De plasma- en de elektrochemie hebben overigens met elkaar gemeen dat de processen snel aan- en uitgeschakeld kunnen worden. Bogaerts: ‘Dit past natuurlijk goed bij de variërende beschikbaarheid van stroom uit hernieuwbare bronnen, zoals zon en wind.’ 

Ammoniakkraker

Patrice Perreault

Patrice Perreault

Beeld: UAntwerpen

De derde onderzoekslijn is die van elektrische verhitting. Chemisch ingenieur Patrice Perreault bestudeert hoe met inductieve en weerstandsverwarming een ammoniakkraker kan worden aangedreven, in plaats van hiervoor aardgas te verbranden. Op de Antwerpse site van Air Liquide zal een pilootinstallatie van een elektrische ammoniakkraker worden gebouwd. Dit is eerder een voorbeeld van ‘elektrificatie 1.0’. Overigens bestaan er nog andere technieken om elektrisch te verwarmen, zoals met infraroodstraling en met warmtepompen, waarmee ook hoge temperaturen kunnen worden bereikt. Deze technieken worden in het Elektrificatie Instituut voorlopig niet onderzocht. 

De op- en inrichting van het Elektrificatie Instituut is een stevige investering voor de UAntwerpen. Hoe kan de universiteit die terugverdienen? ‘Het instituut zal samen met bedrijven onderzoek uitvoeren, in opdracht van hen of binnen projecten die door overheden worden ondersteund’, aldus Van Avondt. 

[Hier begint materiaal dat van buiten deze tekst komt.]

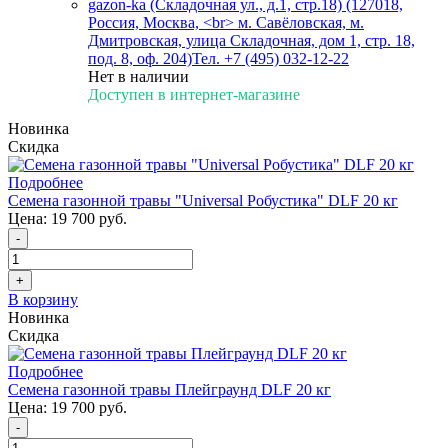
gazon-ka (Складочная ул., д.1, стр.18) (127018,
Россия, Москва, <br> м. Савёловская, м.
Дмитровская, улица Складочная, дом 1, стр. 18,
под. 8, оф. 204)
Тел. +7 (495) 032-12-22
Нет в наличии
Доступен в интернет-магазине
Новинка
Скидка
Подробнее
Семена газонной травы "Universal Робустика" DLF 20 кг
Цена:
19 700 руб.
-
+
В корзину
Новинка
Скидка
Подробнее
Семена газонной травы Плейграунд DLF 20 кг
Цена:
19 700 руб.
-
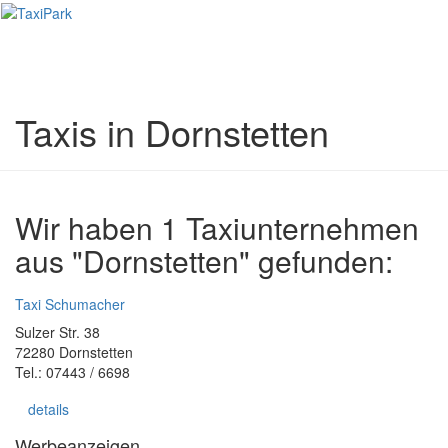
Toggl
naviga
Taxis in Dornstetten
Wir haben 1 Taxiunternehmen
aus "Dornstetten" gefunden:
Taxi Schumacher
Sulzer Str. 38
72280 Dornstetten
Tel.: 07443 / 6698
details
Werbeanzeigen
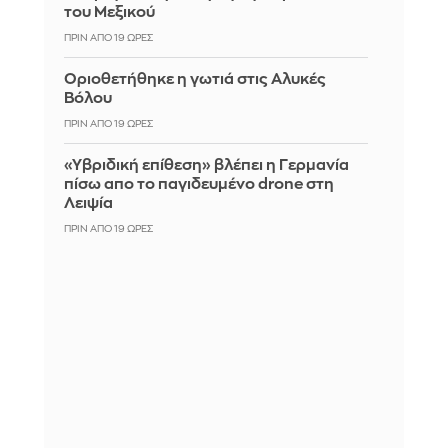
του Μεξικού
ΠΡΙΝ ΑΠΌ 19 ΏΡΕΣ
Οριοθετήθηκε η γωτιά στις Αλυκές
Βόλου
ΠΡΙΝ ΑΠΌ 19 ΏΡΕΣ
«Υβριδική επίθεση» βλέπει η Γερμανία
πίσω απο το παγιδευμένο drone στη
Λειψία
ΠΡΙΝ ΑΠΌ 19 ΏΡΕΣ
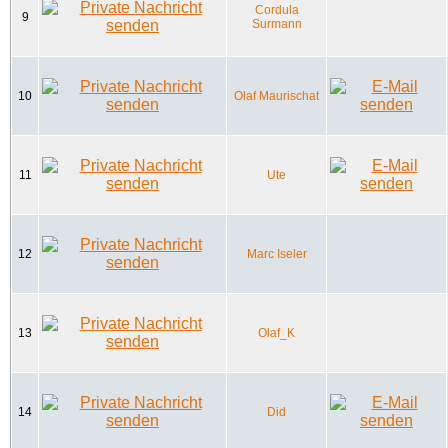
Cordula
9
Surmann
10
Olaf Maurischat
11
Ute
12
Marc Iseler
13
Olaf_K
14
Did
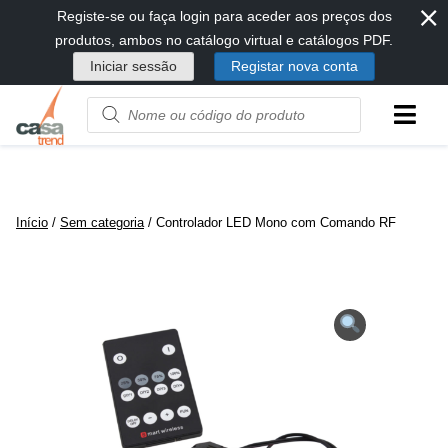
⨯
Passar
Registe-se ou faça login para aceder aos preços dos
diretamente
produtos, ambos no catálogo virtual e catálogos PDF.
para
Iniciar sessão
Registar nova conta
conteúdo
Product
name
or
code
Início
/
Sem categoria
/ Controlador LED Mono com Comando RF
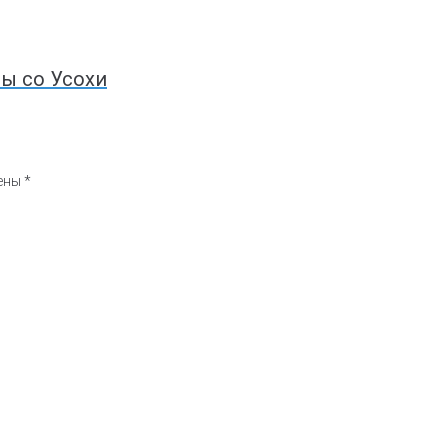
лы со Усохи
чены
*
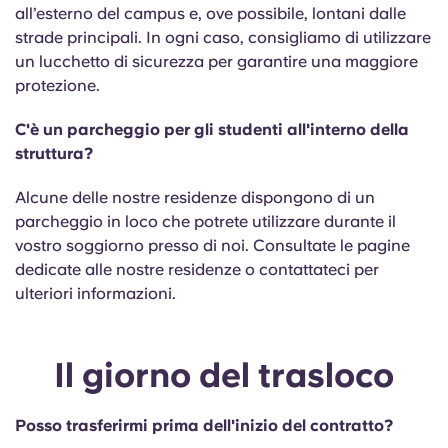
all’esterno del campus e, ove possibile, lontani dalle
strade principali. In ogni caso, consigliamo di utilizzare
un lucchetto di sicurezza per garantire una maggiore
protezione.
C'è un parcheggio per gli studenti all'interno della
struttura?
Alcune delle nostre residenze dispongono di un
parcheggio in loco che potrete utilizzare durante il
vostro soggiorno presso di noi. Consultate le pagine
dedicate alle nostre residenze o contattateci per
ulteriori informazioni.
Il giorno del trasloco
Posso trasferirmi prima dell'inizio del contratto?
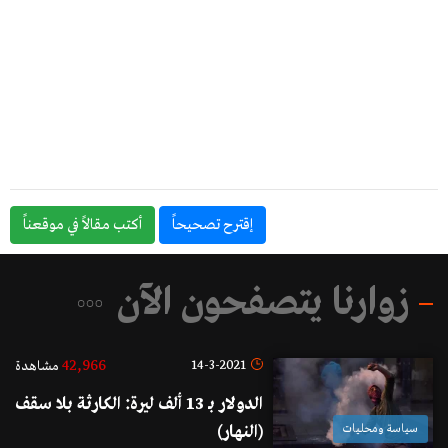
إقترح تصحيحاً
أكتب مقالاً في موقعناً
زوارنا يتصفحون الآن
42,966
14-3-2021
مشاهدة
الدولار بـ 13 ألف ليرة: الكارثة بلا سقف
سياسة ومحليات
(النهار)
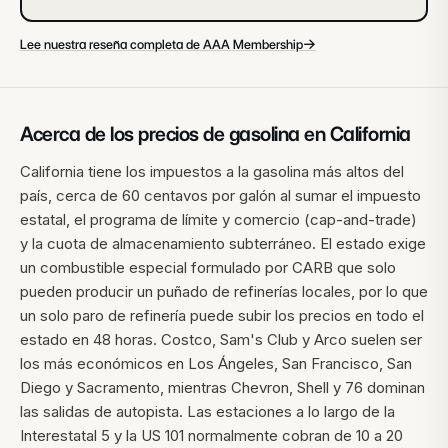
→
Lee nuestra reseña completa de AAA Membership
Acerca de los precios de gasolina en
California
California tiene los impuestos a la gasolina más altos del
país, cerca de 60 centavos por galón al sumar el impuesto
estatal, el programa de límite y comercio (cap-and-trade)
y la cuota de almacenamiento subterráneo. El estado exige
un combustible especial formulado por CARB que solo
pueden producir un puñado de refinerías locales, por lo que
un solo paro de refinería puede subir los precios en todo el
estado en 48 horas. Costco, Sam's Club y Arco suelen ser
los más económicos en Los Ángeles, San Francisco, San
Diego y Sacramento, mientras Chevron, Shell y 76 dominan
las salidas de autopista. Las estaciones a lo largo de la
Interestatal 5 y la US 101 normalmente cobran de 10 a 20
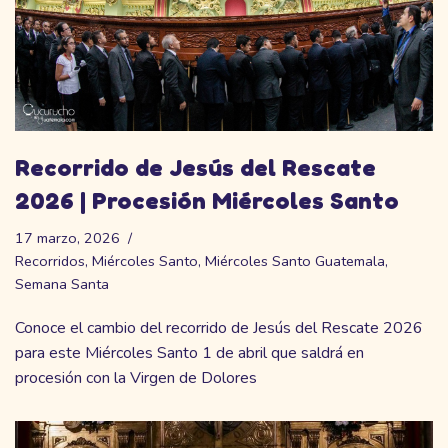
Recorrido de Jesús del Rescate
2026 | Procesión Miércoles Santo
17 marzo, 2026
Recorridos
,
Miércoles Santo
,
Miércoles Santo Guatemala
,
Semana Santa
Conoce el cambio del recorrido de Jesús del Rescate 2026
para este Miércoles Santo 1 de abril que saldrá en
procesión con la Virgen de Dolores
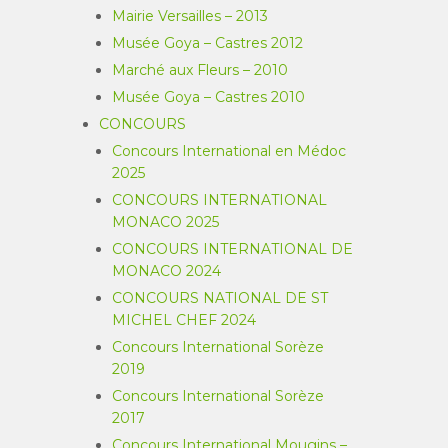
Mairie Versailles – 2013
Musée Goya – Castres 2012
Marché aux Fleurs – 2010
Musée Goya – Castres 2010
CONCOURS
Concours International en Médoc
2025
CONCOURS INTERNATIONAL
MONACO 2025
CONCOURS INTERNATIONAL DE
MONACO 2024
CONCOURS NATIONAL DE ST
MICHEL CHEF 2024
Concours International Sorèze
2019
Concours International Sorèze
2017
Concours International Mougins –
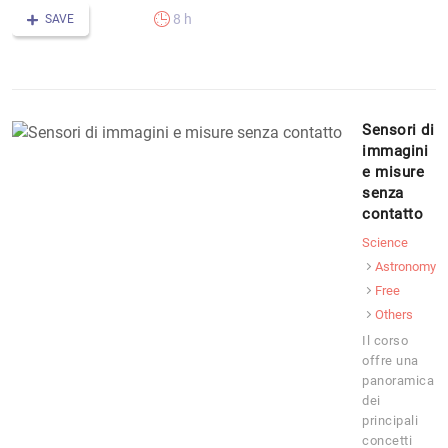
8 h
SAVE
Sensori di
immagini
e misure
senza
contatto
Science
Astronomy
Free
Others
Il corso
offre una
panoramica
dei
principali
concetti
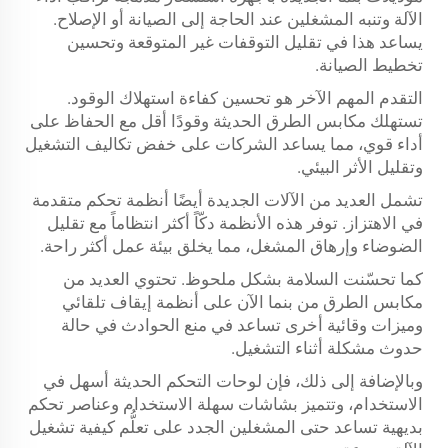
الآلة وتنبه المشغلين عند الحاجة إلى الصيانة أو الإصلاح.
يساعد هذا في تقليل التوقفات غير المتوقعة وتحسين
تخطيط الصيانة.
التقدم المهم الآخر هو تحسين كفاءة استهلاك الوقود.
تستهلك مكابس الطرق الحديثة وقودًا أقل مع الحفاظ على
أداء قوي، مما يساعد الشركات على خفض تكاليف التشغيل
وتقليل الأثر البيئي.
تشمل العديد من الآلات الجديدة أيضًا أنظمة تحكم متقدمة
في الاهتزاز. توفر هذه الأنظمة دكّاً أكثر انتظاماً مع تقليل
الضوضاء وإرهاق المشغل، مما يخلق بيئة عمل أكثر راحة.
كما تحسّنت السلامة بشكل ملحوظ. تحتوي العديد من
مكابس الطرق من بنما الآن على أنظمة إيقاف تلقائي
وميزات وقائية أخرى تساعد في منع الحوادث في حالة
حدوث مشكلة أثناء التشغيل.
وبالإضافة إلى ذلك، فإن لوحات التحكم الحديثة أسهل في
الاستخدام، وتتميز بشاشات سهلة الاستخدام وعناصر تحكم
بديهية تساعد حتى المشغلين الجدد على تعلُّم كيفية تشغيل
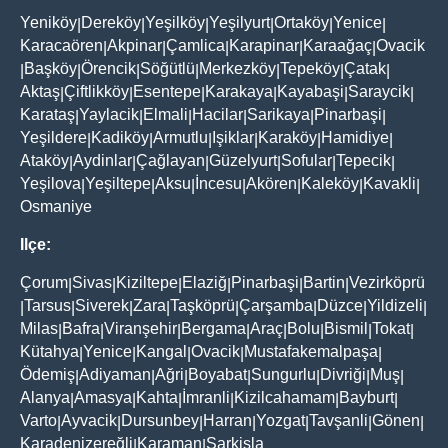
Yeniköy
Dereköy
Yeşilköy
Yeşilyurt
Ortaköy
Yenice
|
|
|
|
|
|
Karacaören
Akpinar
Çamlica
Karapinar
Karaağaç
Ovacik
|
|
|
|
|
Başköy
Örencik
Söğütlü
Merkezköy
Tepeköy
Çatak
|
|
|
|
|
|
|
Aktaş
Çiftlikköy
Esentepe
Karakaya
Kayabaşi
Saraycik
|
|
|
|
|
|
Karataş
Yaylacik
Elmali
Hacilar
Sarikaya
Pinarbaşi
|
|
|
|
|
|
Yeşildere
Kadiköy
Armutlu
Işiklar
Karaköy
Hamidiye
|
|
|
|
|
|
Ataköy
Aydinlar
Çağlayan
Güzelyurt
Sofular
Tepecik
|
|
|
|
|
|
Yeşilova
Yeşiltepe
Aksu
İncesu
Akören
Kaleköy
Kavakli
|
|
|
|
|
|
|
Osmaniye
Ilçe:
Çorum
Sivas
Kiziltepe
Elaziğ
Pinarbaşi
Bartin
Vezirköprü
|
|
|
|
|
|
Tarsus
Siverek
Zara
Taşköprü
Çarşamba
Düzce
Yildizeli
|
|
|
|
|
|
|
|
Milas
Bafra
Viranşehir
Bergama
Araç
Bolu
Bismil
Tokat
|
|
|
|
|
|
|
|
Kütahya
Yenice
Kangal
Ovacik
Mustafakemalpaşa
|
|
|
|
|
Ödemiş
Adiyaman
Ağri
Boyabat
Sungurlu
Divriği
Muş
|
|
|
|
|
|
|
Alanya
Amasya
Kahta
İmranli
Kizilcahamam
Bayburt
|
|
|
|
|
|
Varto
Ayvacik
Dursunbey
Harran
Yozgat
Tavşanli
Gönen
|
|
|
|
|
|
|
Karadenizereğli
Karaman
Şarkişla
|
|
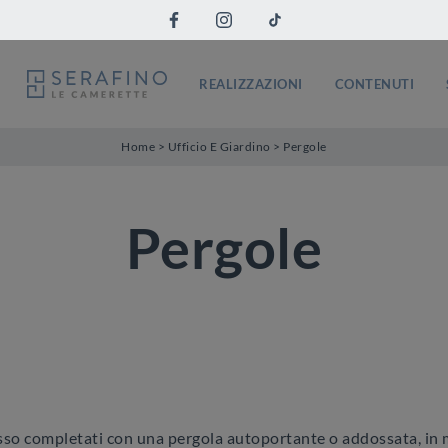
REALIZZAZIONI
CONTENUTI
Home
>
Ufficio E Giardino
>
Pergole
Pergole
pesso completati con una pergola autoportante o addossata, in 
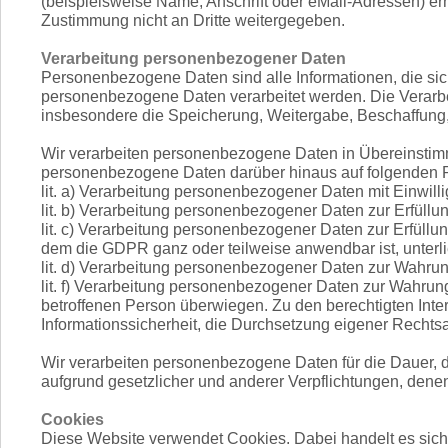
(beispielsweise Name, Anschrift oder eMail-Adressen) erho
Zustimmung nicht an Dritte weitergegeben.
Verarbeitung personenbezogener Daten
Personenbezogene Daten sind alle Informationen, die sich 
personenbezogene Daten verarbeitet werden. Die Verarb
insbesondere die Speicherung, Weitergabe, Beschaffun
Wir verarbeiten personenbezogene Daten in Übereinstim
personenbezogene Daten darüber hinaus auf folgenden R
lit. a) Verarbeitung personenbezogener Daten mit Einwill
lit. b) Verarbeitung personenbezogener Daten zur Erfüll
lit. c) Verarbeitung personenbezogener Daten zur Erfüllu
dem die GDPR ganz oder teilweise anwendbar ist, unterl
lit. d) Verarbeitung personenbezogener Daten zur Wahrun
lit. f) Verarbeitung personenbezogener Daten zur Wahrung
betroffenen Person überwiegen. Zu den berechtigten Inte
Informationssicherheit, die Durchsetzung eigener Recht
Wir verarbeiten personenbezogene Daten für die Dauer, di
aufgrund gesetzlicher und anderer Verpflichtungen, denen
Cookies
Diese Website verwendet Cookies. Dabei handelt es sich 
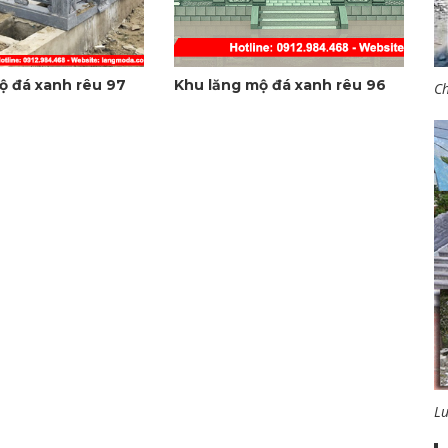
ộ đá xanh rêu 97
Khu lăng mộ đá xanh rêu 96
Ch
L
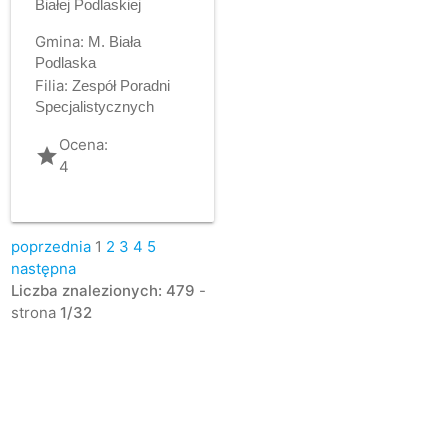
Białej Podlaskiej
Gmina:
M. Biała
Podlaska
Filia:
Zespół Poradni
Specjalistycznych
Ocena:
grade
4
poprzednia
1
2
3
4
5
następna
Liczba znalezionych: 479
-
strona
1/32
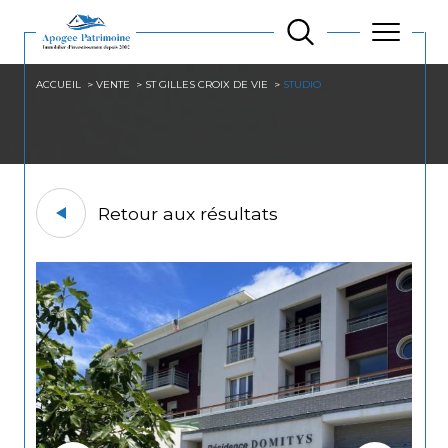
ACCUEIL
VENTE
ST GILLES CROIX DE VIE
STUDIO
Retour aux résultats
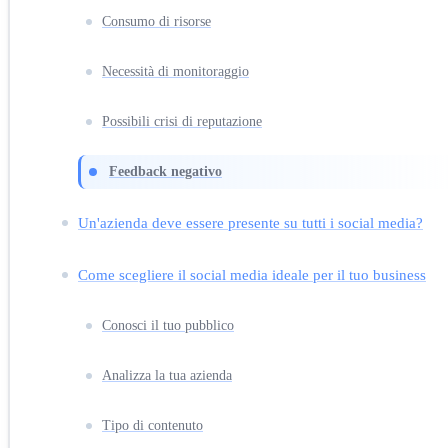
Consumo di risorse
Necessità di monitoraggio
Possibili crisi di reputazione
Feedback negativo
Un'azienda deve essere presente su tutti i social media?
Come scegliere il social media ideale per il tuo business
Conosci il tuo pubblico
Analizza la tua azienda
Tipo di contenuto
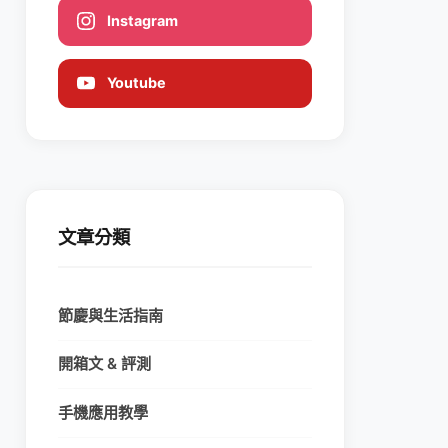
Instagram
Youtube
文章分類
節慶與生活指南
開箱文 & 評測
手機應用教學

Ook bij het Genkse onderzoeksinstituut EnergyVille wordt de bijdrage die elektrificatie kan bieden aan de verduurzaming van de chemische industrie, hoog ingeschat. ‘Momenteel draait de Belgische chemische industrie voor zowat een derde van haar energiegebruik op elektriciteit’, zegt Wouter Nijs, coördinator energiestrategieën bij EnergyVille. ‘Dat lijkt al veel, maar vergeet niet dat de industrie aardgas en aardoliederivaten ook als grondstof gebruikt, bijvoorbeeld voor de productie van plastics. Daar moeten we ook vanaf. De verduurzaming van de chemische industrie blijft dus een enorme uitdaging.’ 

Nijs ziet vier grote manieren om de uitstoot van de chemie terug te dringen. Elektrificatie is er daar een van. Een andere is het gebruik van ‘duurzame moleculen’ zoals groene waterstof of methanol, vooral dan als grondstof. ‘We zullen zowel groene elektronen als groene moleculen nodig hebben, en we moeten ervoor zorgen dat beide voldoende beschikbaar zijn voor chemiebedrijven.’